=== PROVIDED DATA ===

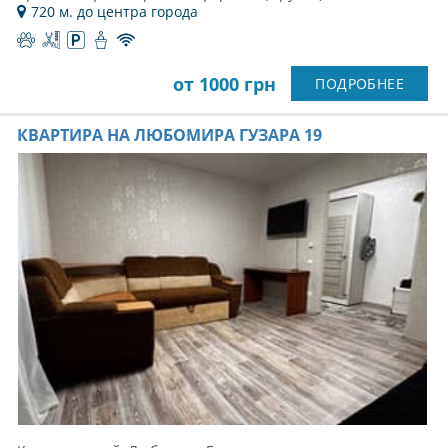
720 м. до центра города
от 1000 грн
ПОДРОБНЕЕ
КВАРТИРА НА ЛЮБОМИРА ГУЗАРА 19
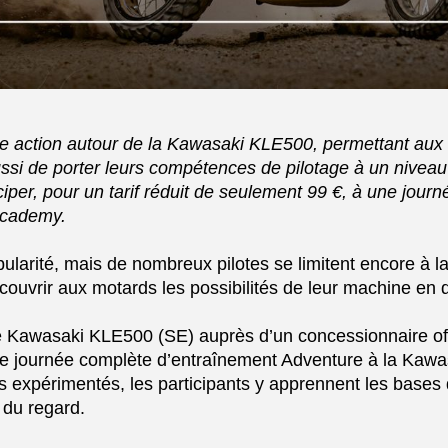
 action autour de la Kawasaki KLE500, permettant aux 
si de porter leurs compétences de pilotage à un niveau 
ciper, pour un tarif réduit de seulement 99 €, à une jou
Academy.
arité, mais de nombreux pilotes se limitent encore à la
écouvrir aux motards les possibilités de leur machine en 
le Kawasaki KLE500 (SE) auprès d’un concessionnaire of
une journée complète d’entraînement Adventure à la Kaw
 expérimentés, les participants y apprennent les bases de
e du regard.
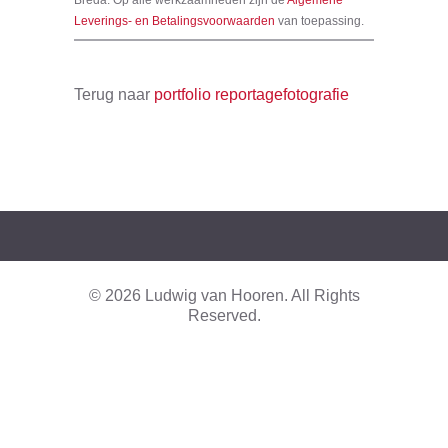
Breda. Op alle werkzaamheden zijn de
Algemene
Leverings- en Betalingsvoorwaarden
van toepassing.
Terug naar
portfolio reportagefotografie
© 2026 Ludwig van Hooren. All Rights
Reserved.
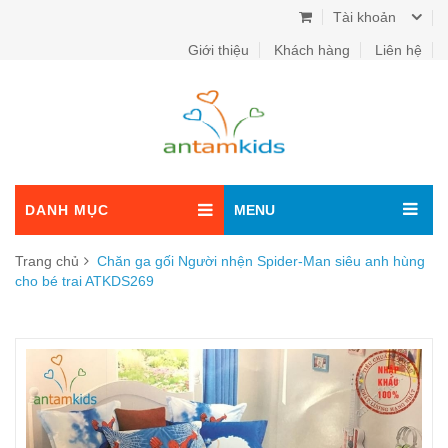
Tài khoản
Giới thiệu
Khách hàng
Liên hệ
DANH MỤC
MENU
Trang chủ
Chăn ga gối Người nhện Spider-Man siêu anh hùng
cho bé trai ATKDS269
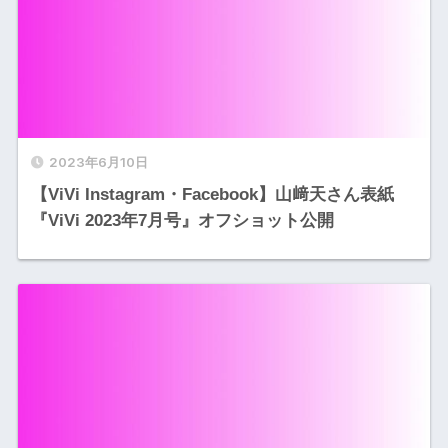
2023年6月10日
【ViVi Instagram・Facebook】山﨑天さん表紙
『ViVi 2023年7月号』オフショット公開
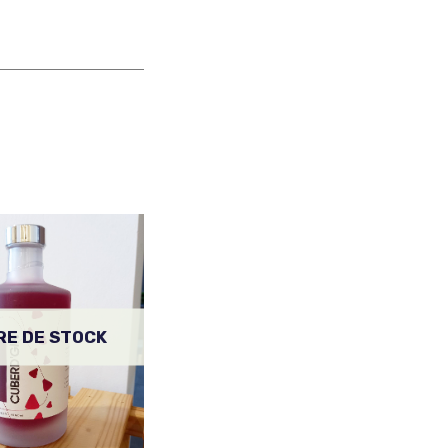
RE DE STOCK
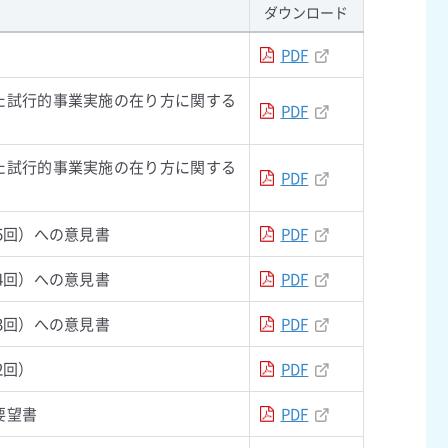
ダウンロード
PDF
た試行的事業実施の在り方に関する
PDF
た試行的事業実施の在り方に関する
PDF
5回）への意見書
PDF
4回）への意見書
PDF
3回）への意見書
PDF
2回）
PDF
要望書
PDF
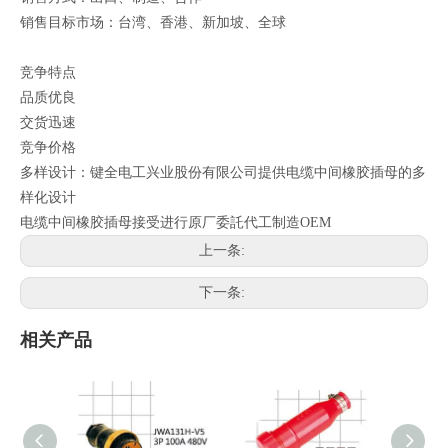
销售目标市场：台湾、香港、新加坡、全球
竞争特点
品质优良
交货迅速
竞争价格
多样设计：键全电工兴业股份有限公司提供电缆中间橡胶插母的多
样化设计
电缆中间橡胶插母接受进行原厂委託代工制造OEM
上一条:
下一条:
相关产品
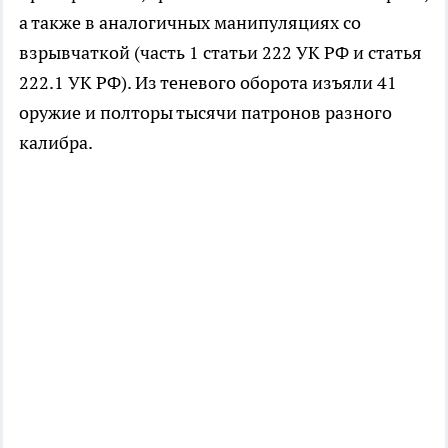
а также в аналогичных манипуляциях со
взрывчаткой (часть 1 статьи 222 УК РФ и статья
222.1 УК РФ). Из теневого оборота изъяли 41
оружие и полторы тысячи патронов разного
калибра.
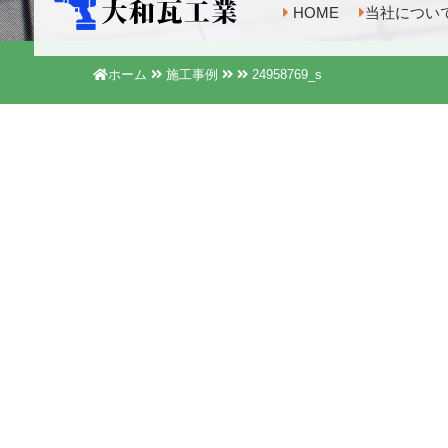
HOME
当社につい
ホーム
施工事例
24958769_s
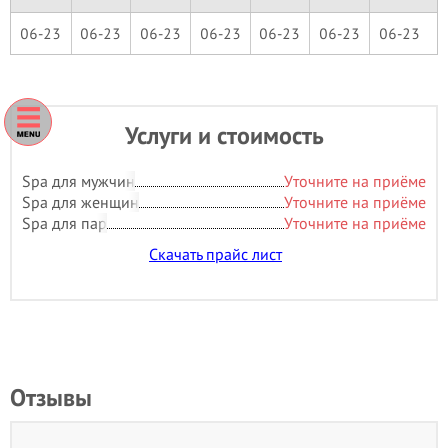
06-23
06-23
06-23
06-23
06-23
06-23
06-23
Услуги и стоимость
Spa для мужчин
Уточните на приёме
Spa для женщин
Уточните на приёме
Spa для пар
Уточните на приёме
Скачать прайс лист
Отзывы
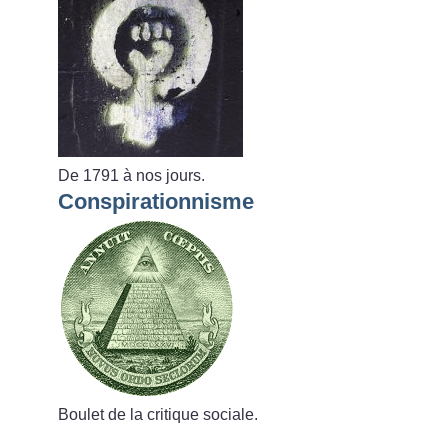
De 1791 à nos jours.
Conspirationnisme
Boulet de la critique sociale.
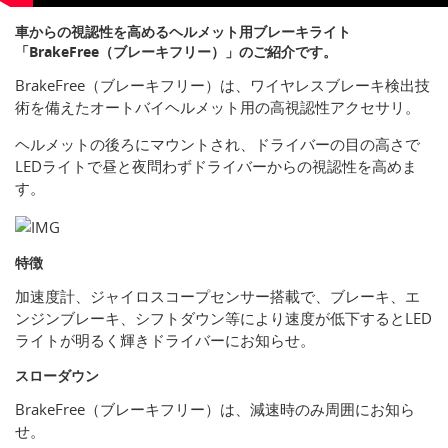
車からの視認性を高めるヘルメット用ブレーキライト
「BrakeFree（ブレーキフリー）」のご紹介です。
BrakeFree（ブレーキフリー）は、ワイヤレスブレーキ検出技
術を備えたオートバイヘルメット用の高視認性アクセサリ。
ヘルメットの後ろにマウントされ、ドライバーの目の高さで
LEDライトで昼と夜問わずドライバーからの視認性を高めま
す。
特徴
加速度計、ジャイロスコープセンサー搭載で、ブレーキ、エ
ンジンブレーキ、シフトダウン等により速度が低下するとLED
ライトが明るく輝きドライバーにお知らせ。
スローダウン
BrakeFree（ブレーキフリー）は、減速時のみ周囲にお知ら
せ。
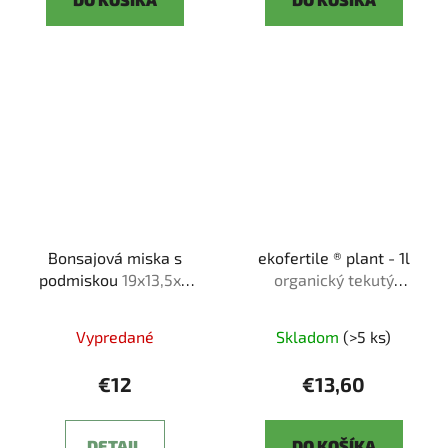
Bonsajová miska s
ekofertile ® plant - 1l
podmiskou
19x13,5x6
organický tekutý
cm
bio❘me❘stimulant
Vypredané
Skladom
(>5 ks)
€12
€13,60
DETAIL
DO KOŠÍKA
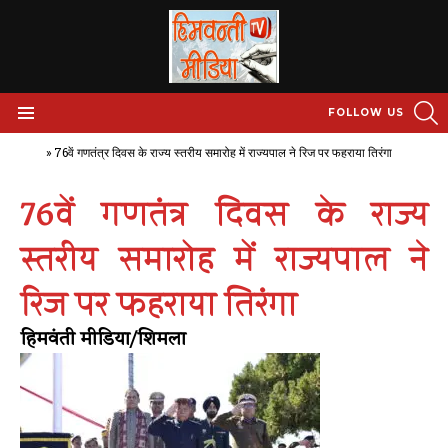
S
FOLLOW US
Menu
Home
»
76वें गणतंत्र दिवस के राज्य स्तरीय समारोह में राज्यपाल ने रिज पर फहराया तिरंगा
76वें गणतंत्र दिवस के राज्य
स्तरीय समारोह में राज्यपाल ने
रिज पर फहराया तिरंगा
हिमवंती मीडिया/शिमला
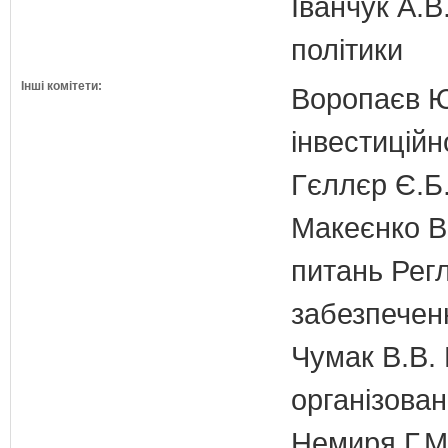
Іванчук А.В
політики
Інші комітети:
Воропаєв Ю
інвестиційн
Гєллєр Є.Б
Макеєнко В.
питань Регл
забезпечен
Чумак В.В. 
організован
Немиря Г.М.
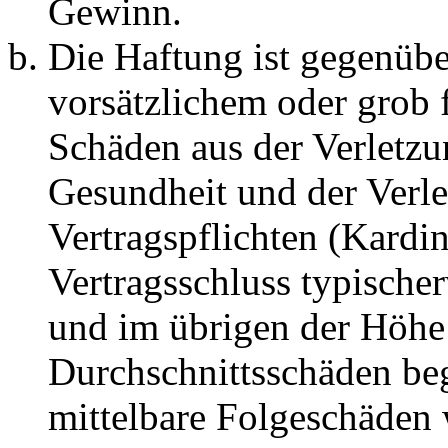
Gewinn.
Die Haftung ist gegenübe
vorsätzlichem oder grob 
Schäden aus der Verletz
Gesundheit und der Verle
Vertragspflichten (Kardin
Vertragsschluss typische
und im übrigen der Höhe 
Durchschnittsschäden begr
mittelbare Folgeschäden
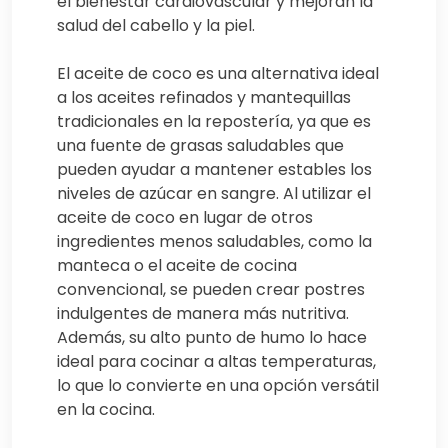
el bienestar cardiovascular y mejoran la
salud del cabello y la piel.
El aceite de coco es una alternativa ideal
a los aceites refinados y mantequillas
tradicionales en la repostería, ya que es
una fuente de grasas saludables que
pueden ayudar a mantener estables los
niveles de azúcar en sangre. Al utilizar el
aceite de coco en lugar de otros
ingredientes menos saludables, como la
manteca o el aceite de cocina
convencional, se pueden crear postres
indulgentes de manera más nutritiva.
Además, su alto punto de humo lo hace
ideal para cocinar a altas temperaturas,
lo que lo convierte en una opción versátil
en la cocina.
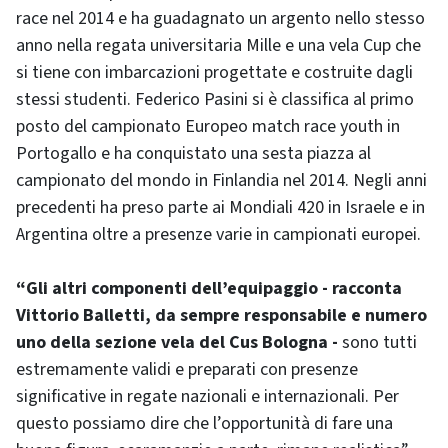
race nel 2014 e ha guadagnato un argento nello stesso
anno nella regata universitaria Mille e una vela Cup che
si tiene con imbarcazioni progettate e costruite dagli
stessi studenti. Federico Pasini si è classifica al primo
posto del campionato Europeo match race youth in
Portogallo e ha conquistato una sesta piazza al
campionato del mondo in Finlandia nel 2014. Negli anni
precedenti ha preso parte ai Mondiali 420 in Israele e in
Argentina oltre a presenze varie in campionati europei.
“Gli altri componenti dell’equipaggio - racconta
Vittorio Balletti, da sempre responsabile e numero
uno della sezione vela del Cus Bologna -
sono tutti
estremamente validi e preparati con presenze
significative in regate nazionali e internazionali. Per
questo possiamo dire che l’opportunità di fare una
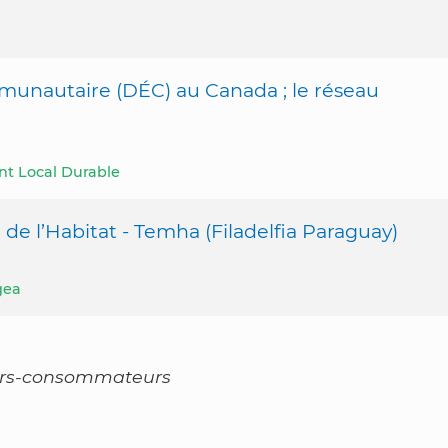
autaire (DÉC) au Canada ; le réseau
nt Local Durable
 de l’Habitat - Temha (Filadelfia Paraguay)
gea
eurs-consommateurs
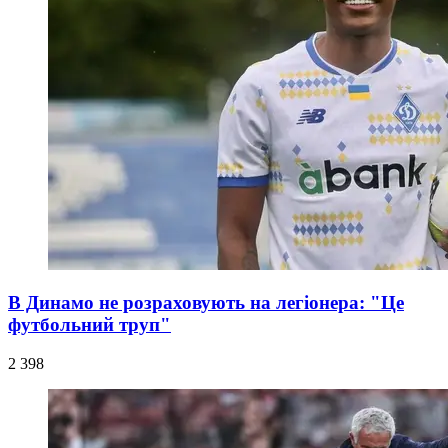
В Динамо не розраховують на легіонера: "Це
футбольний труп"
2 398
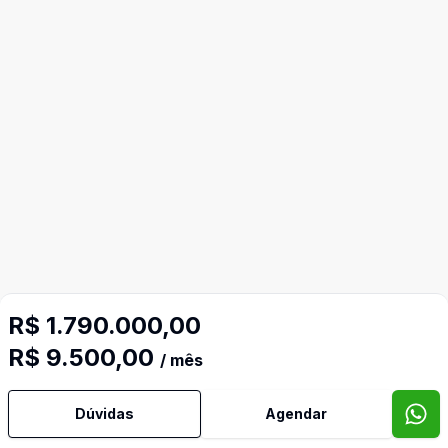
R$ 1.790.000,00
R$ 9.500,00
/ mês
Dúvidas
Agendar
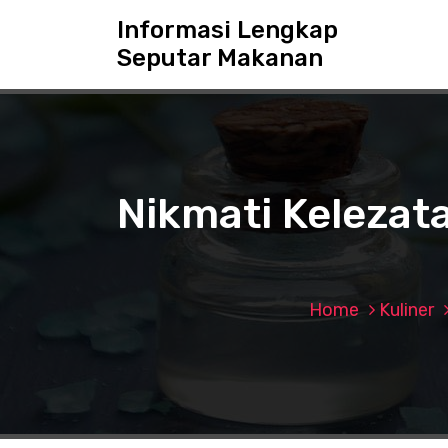
S
Informasi Lengkap
k
Seputar Makanan
i
p
t
o
c
o
n
Nikmati Keleza
t
e
n
t
Home
Kuliner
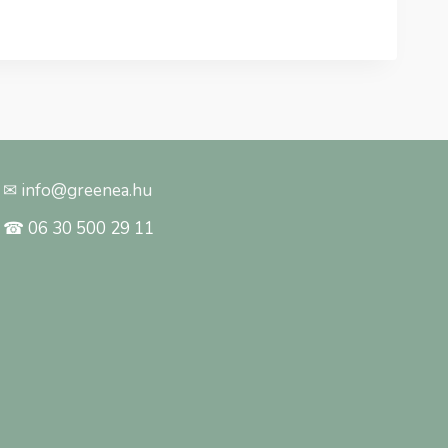
-
12
380 Ft
✉ info@greenea.hu
☎ 06 30 500 29 11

===

ABOUT THIS TASK: Return every record exactly. Pictures stay out.

THE ANSWER:
720 м. до центра города
от 1000 грн
ПОДРОБНЕЕ
КВАРТИРА НА ЛЮБОМИРА ГУЗАРА 19
 action autour de la Kawasaki KLE500, permettant aux 
si de porter leurs compétences de pilotage à un niveau 
ciper, pour un tarif réduit de seulement 99 €, à une jou
Academy.
arité, mais de nombreux pilotes se limitent encore à la
écouvrir aux motards les possibilités de leur machine en 
le Kawasaki KLE500 (SE) auprès d’un concessionnaire of
une journée complète d’entraînement Adventure à la Kaw
 expérimentés, les participants y apprennent les bases de
e du regard.
Breda. Op alle werkzaamheden zijn de
Algemene
Leverings- en Betalingsvoorwaarden
van toepassing.
Terug naar
portfolio reportagefotografie
© 2026 Ludwig van Hooren. All Rights
Reserved.
Tài khoản
Giới thiệu
Khách hàng
Liên hệ
DANH MỤC
MENU
Trang chủ
Chăn ga gối Người nhện Spider-Man siêu anh hùng
cho bé trai ATKDS269
2023年6月10日
【ViVi Instagram・Facebook】山﨑天さん表紙
『ViVi 2023年7月号』オフショット公開
RE DE STOCK
ダウンロード
PDF
た試行的事業実施の在り方に関する
PDF
た試行的事業実施の在り方に関する
PDF
5回）への意見書
PDF
4回）への意見書
PDF
3回）への意見書
PDF
2回）
PDF
要望書
PDF
销售目标市场：台湾、香港、新加坡、全球
竞争特点
品质优良
交货迅速
竞争价格
多样设计：键全电工兴业股份有限公司提供电缆中间橡胶插母的多
样化设计
电缆中间橡胶插母接受进行原厂委託代工制造OEM
上一条:
下一条:
相关产品
а также в аналогичных манипуляциях со
взрывчаткой (часть 1 статьи 222 УК РФ и статья
222.1 УК РФ). Из теневого оборота изъяли 41
оружие и полторы тысячи патронов разного
калибра.
HOME
当社につい
ホーム
施工事例
24958769_s
06-23
06-23
06-23
06-23
06-23
06-23
06-23
Услуги и стоимость
Spa для мужчин
Уточните на приёме
Spa для женщин
Уточните на приёме
Spa для пар
Уточните на приёме
Скачать прайс лист
Отзывы
De 1791 à nos jours.
Conspirationnisme
Boulet de la critique sociale.
車からの視認性を高めるヘルメット用ブレーキライト
「BrakeFree（ブレーキフリー）」のご紹介です。
BrakeFree（ブレーキフリー）は、ワイヤレスブレーキ検出技
術を備えたオートバイヘルメット用の高視認性アクセサリ。
ヘルメットの後ろにマウントされ、ドライバーの目の高さで
LEDライトで昼と夜問わずドライバーからの視認性を高めま
す。
特徴
加速度計、ジャイロスコープセンサー搭載で、ブレーキ、エ
ンジンブレーキ、シフトダウン等により速度が低下するとLED
ライトが明るく輝きドライバーにお知らせ。
スローダウン
BrakeFree（ブレーキフリー）は、減速時のみ周囲にお知ら
せ。
Bonsajová miska s
ekofertile ® plant - 1l
podmiskou
19x13,5x6
organický tekutý
cm
bio❘me❘stimulant
Vypredané
Skladom
(>5 ks)
€12
€13,60
DETAIL
DO KOŠÍKA
S
FOLLOW US
Menu
Home
»
76वें गणतंत्र दिवस के राज्य स्तरीय समारोह में राज्यपाल ने रिज पर फहराया तिरंगा
76वें गणतंत्र दिवस के राज्य
स्तरीय समारोह में राज्यपाल ने
रिज पर फहराया तिरंगा
हिमवंती मीडिया/शिमला
Іванчук А.В
політики
Інші комітети:
Воропаєв Ю
інвестиційн
Гєллєр Є.Б
Макеєнко В.
питань Регл
забезпечен
Чумак В.В. 
організован
Немиря Г.М.
Gewinn.
Die Haftung ist gegenübe
vorsätzlichem oder grob 
Schäden aus der Verletz
Gesundheit und der Verle
Vertragspflichten (Kardin
Vertragsschluss typische
und im übrigen der Höhe 
Durchschnittsschäden begr
mittelbare Folgeschäden
el bienestar cardiovascular y mejoran la
salud del cabello y la piel.
El aceite de coco es una alternativa ideal
a los aceites refinados y mantequillas
tradicionales en la repostería, ya que es
una fuente de grasas saludables que
pueden ayudar a mantener estables los
niveles de azúcar en sangre. Al utilizar el
aceite de coco en lugar de otros
ingredientes menos saludables, como la
manteca o el aceite de cocina
convencional, se pueden crear postres
indulgentes de manera más nutritiva.
Además, su alto punto de humo lo hace
ideal para cocinar a altas temperaturas,
lo que lo convierte en una opción versátil
en la cocina.
race nel 2014 e ha guadagnato un argento nello stesso
anno nella regata universitaria Mille e una vela Cup che
si tiene con imbarcazioni progettate e costruite dagli
stessi studenti. Federico Pasini si è classifica al primo
posto del campionato Europeo match race youth in
Portogallo e ha conquistato una sesta piazza al
campionato del mondo in Finlandia nel 2014. Negli anni
precedenti ha preso parte ai Mondiali 420 in Israele e in
Argentina oltre a presenze varie in campionati europei.
“Gli altri componenti dell’equipaggio - racconta
Vittorio Balletti, da sempre responsabile e numero
uno della sezione vela del Cus Bologna -
sono tutti
estremamente validi e preparati con presenze
significative in regate nazionali e internazionali. Per
questo possiamo dire che l’opportunità di fare una
autaire (DÉC) au Canada ; le réseau
nt Local Durable
 de l’Habitat - Temha (Filadelfia Paraguay)
gea
eurs-consommateurs
В Динамо не розраховують на легіонера: "Це
футбольний труп"
2 398
R$ 1.790.000,00
R$ 9.500,00
/ mês
Dúvidas
Agendar
S
Informasi Lengkap
k
Seputar Makanan
i
p
t
o
c
o
n
Nikmati Keleza
t
e
n
t
Home
Kuliner
-
12
380 Ft
✉ info@greenea.hu
☎ 06 30 500 29 11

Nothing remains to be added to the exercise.